What you have to do: All that should come back is the lines of the data below from the one containing "Volcan de Chocolate y Frutas" to the one containing "Sin azucar - sin", inclusive, exactly as they stand.

Given data:

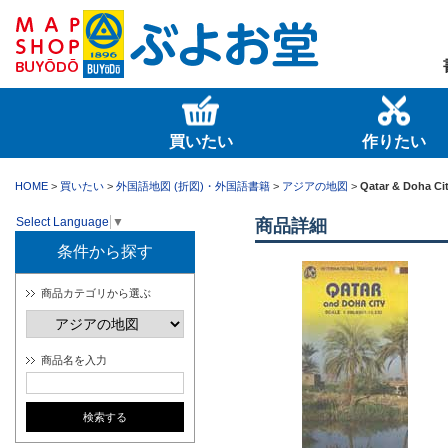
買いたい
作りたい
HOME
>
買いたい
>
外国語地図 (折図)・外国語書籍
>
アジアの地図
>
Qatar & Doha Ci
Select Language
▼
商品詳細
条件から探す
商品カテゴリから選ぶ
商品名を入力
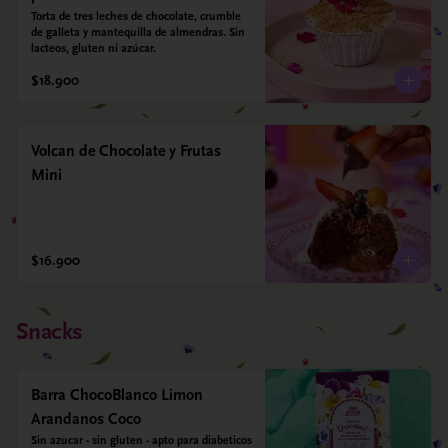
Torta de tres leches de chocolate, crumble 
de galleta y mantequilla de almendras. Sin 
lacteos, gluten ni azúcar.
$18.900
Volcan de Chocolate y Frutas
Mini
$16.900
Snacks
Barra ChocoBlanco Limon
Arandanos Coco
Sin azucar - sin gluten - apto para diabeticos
==
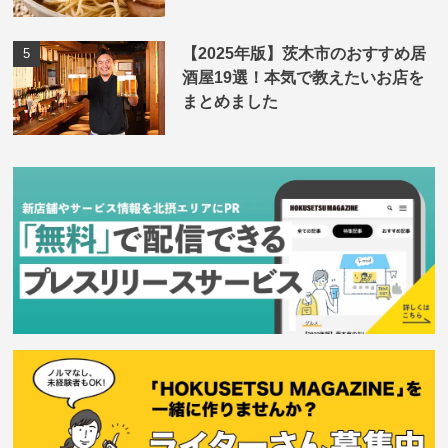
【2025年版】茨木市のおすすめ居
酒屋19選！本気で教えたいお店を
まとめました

Your solution:
Volcan de Chocolate y Frutas
Mini
$16.900
Snacks
Barra ChocoBlanco Limon
Arandanos Coco
Sin azucar - sin gluten - apto para diabeticos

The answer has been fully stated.